Cybersecurity and US Infrastructure Agency (CISA) added Five Safety Disadvantages affecting Cisco, Hitachi Vantara, Microsoft Windows and Progress Whatsup Gold for their famous exploited vulnecs (Ship) A catalog based on evidence of active operation.
The list of vulnerabilities is the following –
- Cve-2013-20118 (CVSS assessment: 6.5) -Touity of teams of introduction to the online router RV Cisco Small Business Router, which allows authentication, remote attackers, receive privileges at the root level and access unauthorized data (unlikely due to routers)
- Cve-2022-43939 (CVSS assessment: 8.6) – vulnerability of the income vulnerability in Hitachi Vantara Pentaho Ba Server, resulting from non -canonical use
- Cve-2022-43769 (CVSS assessment: 8.8) – Vulnerability of special introduction into Hitachi Vantara Pentaho Ba Server, which allows the attacker to enter spring templates into the properties files, which allows to perform arbitrary execution of commands (fixed in August 2024 with versions 9.3.2 and 9.4.0.1)
- Cve-2018-8639 (CVSS assessment: 7.8) – Invalid resources or release vulnerability in Microsoft Windows Win32K, which allows local, valid escalation of privileges and launch of arbitrary code in the kernel mode (fixed in December 2018)
- Cve-2024-4885 (CVSS assessment: 9.8) – vulnerability of the path that goes through Whatsup Gold, which allows an unauthorized attacker to achieve a remote code (recorded in version 2023.3 in June 2024)
There is little reports on how some of the aforementioned shortcomings are armed in the wild, but the French Cybersecurity Company disclosed Last week, the threatening subjects abuse CVE-2013-20118 to redirect the routers in a botnet called Polaredge.
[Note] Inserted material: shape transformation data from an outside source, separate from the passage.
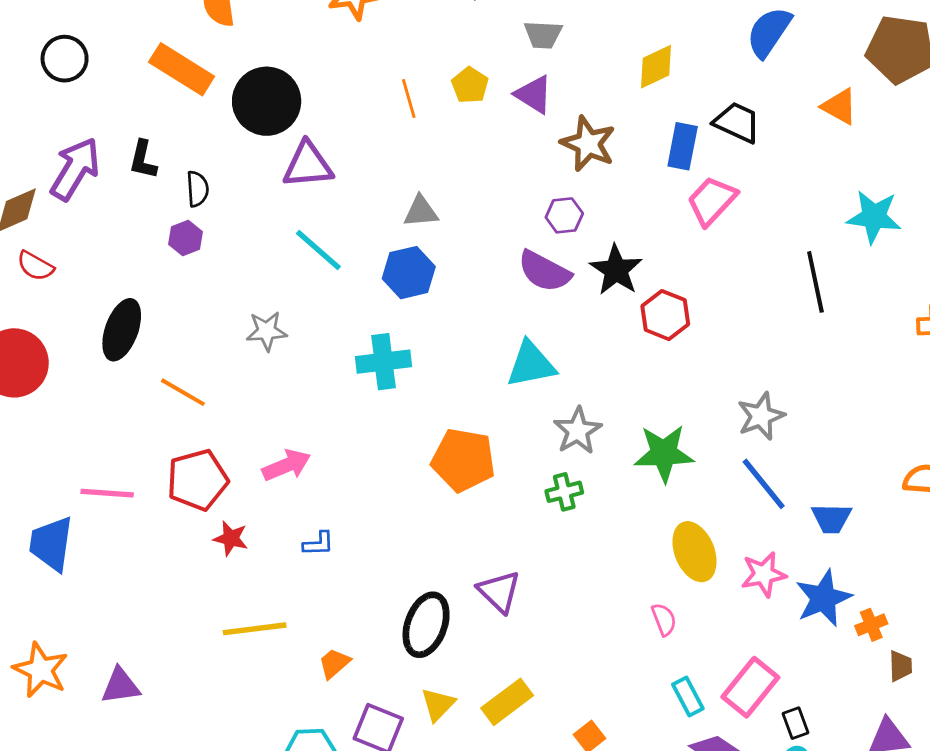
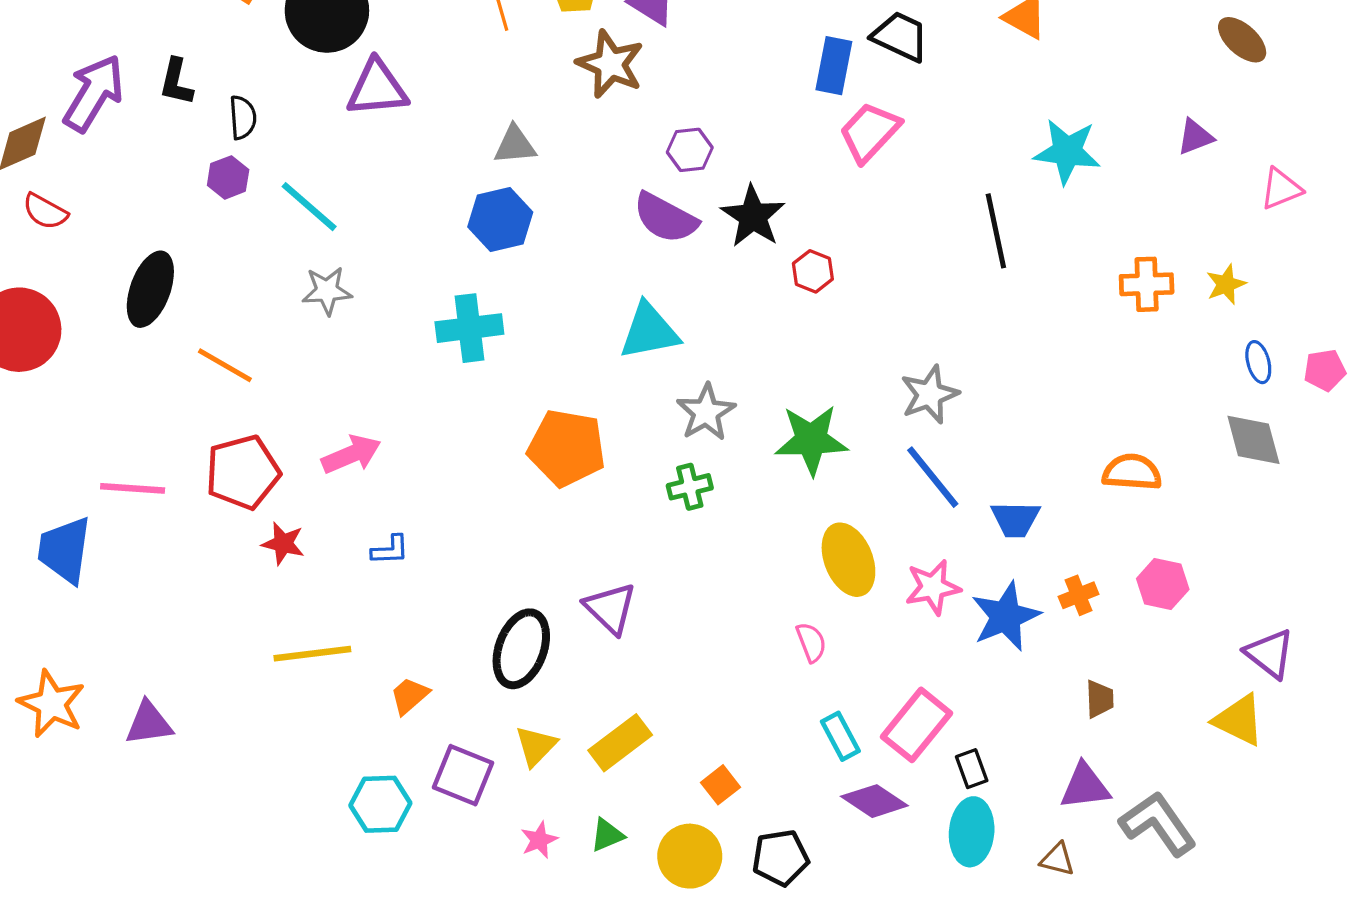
brown star: (588, 144) -> (610, 64), moved
cyan line: (318, 250) -> (309, 207), moved
red hexagon: (665, 315) -> (813, 271), size x0.7
orange cross: (871, 625) -> (1079, 595), moved

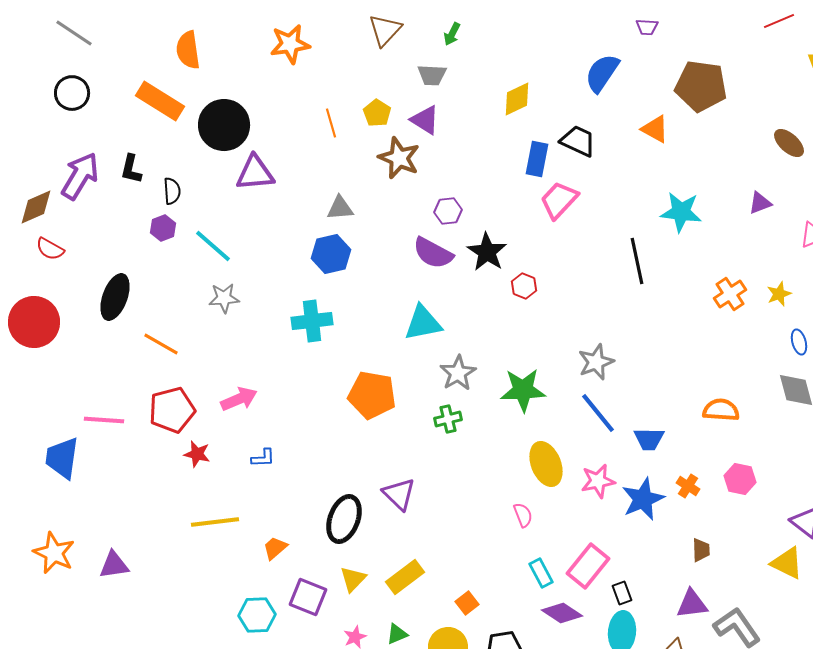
orange cross: (1147, 284) -> (730, 294), turned -32
orange cross: (1079, 595) -> (688, 486), turned -35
As for the CVE-2024-4885, the Shadowserver Foundation said he has observe Attempts to operate against the lack of August 1, 2024. Data from Greynoise show What as many as eight unique IPs from Hong Kong, Russia, Brazil, South Korea and UK are associated with malicious exploitation of vulnerability.
In light of the active exploitation, the Federal Civil Executive Agency (FCEB) is urged to apply the necessary mitigations by March 24, 2025 to ensure their networks.